1. 3. Les asymétries hémisphériques

Les modèles d'organisation cérébrale sont basés sur des différences hémisphériques dans les stratégies ou les modes de traitement plutôt que basés sur l'indépendance des systèmes fonctionnels hémisphériques.

Sergent (1982) ; Bradshaw et Sherlock (1982) ; Beaumont (1982) ; Berrini et al (1982 ) ; Delis et al (1983) estiment que l'asymétrie se situe au niveau du traitement et non à celui de la prise d'information.
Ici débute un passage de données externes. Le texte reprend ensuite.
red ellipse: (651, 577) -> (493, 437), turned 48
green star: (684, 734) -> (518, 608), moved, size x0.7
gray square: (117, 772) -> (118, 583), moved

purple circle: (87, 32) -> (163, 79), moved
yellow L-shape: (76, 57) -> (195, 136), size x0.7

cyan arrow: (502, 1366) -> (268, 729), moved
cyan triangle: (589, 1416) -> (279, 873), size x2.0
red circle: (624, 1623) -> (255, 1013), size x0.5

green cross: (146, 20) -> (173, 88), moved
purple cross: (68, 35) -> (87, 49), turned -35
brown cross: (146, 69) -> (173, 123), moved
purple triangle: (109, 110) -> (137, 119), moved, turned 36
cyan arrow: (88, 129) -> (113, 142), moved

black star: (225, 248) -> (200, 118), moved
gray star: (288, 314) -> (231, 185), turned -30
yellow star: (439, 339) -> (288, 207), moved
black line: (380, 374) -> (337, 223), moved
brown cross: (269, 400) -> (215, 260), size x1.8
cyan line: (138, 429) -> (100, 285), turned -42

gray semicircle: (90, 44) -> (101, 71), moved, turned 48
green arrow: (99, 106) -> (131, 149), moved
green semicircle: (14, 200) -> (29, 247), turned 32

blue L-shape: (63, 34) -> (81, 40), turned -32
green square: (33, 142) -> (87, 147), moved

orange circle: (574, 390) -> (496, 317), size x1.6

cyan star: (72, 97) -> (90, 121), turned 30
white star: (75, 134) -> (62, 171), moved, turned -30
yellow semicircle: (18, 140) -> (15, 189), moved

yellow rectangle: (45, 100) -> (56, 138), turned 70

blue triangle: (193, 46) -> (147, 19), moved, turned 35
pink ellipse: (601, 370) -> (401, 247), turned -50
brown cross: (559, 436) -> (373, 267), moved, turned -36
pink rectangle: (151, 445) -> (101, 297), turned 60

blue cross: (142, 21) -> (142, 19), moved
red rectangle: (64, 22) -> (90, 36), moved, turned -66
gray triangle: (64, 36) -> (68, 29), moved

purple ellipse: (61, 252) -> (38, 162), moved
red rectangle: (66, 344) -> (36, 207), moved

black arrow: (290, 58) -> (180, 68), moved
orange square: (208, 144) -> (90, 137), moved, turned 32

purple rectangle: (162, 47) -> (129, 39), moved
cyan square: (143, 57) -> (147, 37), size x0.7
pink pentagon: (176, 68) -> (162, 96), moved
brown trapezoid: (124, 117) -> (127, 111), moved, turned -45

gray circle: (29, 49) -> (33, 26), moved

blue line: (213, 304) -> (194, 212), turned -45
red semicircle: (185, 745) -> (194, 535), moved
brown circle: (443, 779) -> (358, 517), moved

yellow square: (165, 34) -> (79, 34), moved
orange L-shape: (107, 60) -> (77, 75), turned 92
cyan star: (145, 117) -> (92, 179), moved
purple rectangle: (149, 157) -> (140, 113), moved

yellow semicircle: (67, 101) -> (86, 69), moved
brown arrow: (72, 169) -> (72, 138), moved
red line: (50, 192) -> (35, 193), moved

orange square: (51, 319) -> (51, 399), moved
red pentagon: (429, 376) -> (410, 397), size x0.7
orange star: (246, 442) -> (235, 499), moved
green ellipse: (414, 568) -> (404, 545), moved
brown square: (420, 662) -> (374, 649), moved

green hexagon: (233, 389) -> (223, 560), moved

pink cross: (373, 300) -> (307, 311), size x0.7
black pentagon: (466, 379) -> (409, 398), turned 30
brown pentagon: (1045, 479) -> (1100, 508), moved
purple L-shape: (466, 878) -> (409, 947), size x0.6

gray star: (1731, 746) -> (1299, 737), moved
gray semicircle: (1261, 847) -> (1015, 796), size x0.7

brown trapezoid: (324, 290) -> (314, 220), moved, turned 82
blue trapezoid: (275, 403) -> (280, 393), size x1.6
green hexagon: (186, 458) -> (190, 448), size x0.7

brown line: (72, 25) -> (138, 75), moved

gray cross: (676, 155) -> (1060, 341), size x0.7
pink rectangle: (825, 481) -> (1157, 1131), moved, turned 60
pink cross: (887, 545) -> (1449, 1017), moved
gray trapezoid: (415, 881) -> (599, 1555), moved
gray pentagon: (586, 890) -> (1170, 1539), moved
Nous citerons deux conceptions des asymétries hémisphériques (d'après Bryden, 1978), 1'une dérivant des travaux de Kimura : approche structurale ; l'autre des recherches de Kinsbourne : approche attentionnelle.

Pour la première un hémisphère est plus efficace pour certain matériel et certains processus. Exemple : l'hémisphère gauche est en relation privilégiée avec la main droite, l'oreille droite, le champ visuel droit.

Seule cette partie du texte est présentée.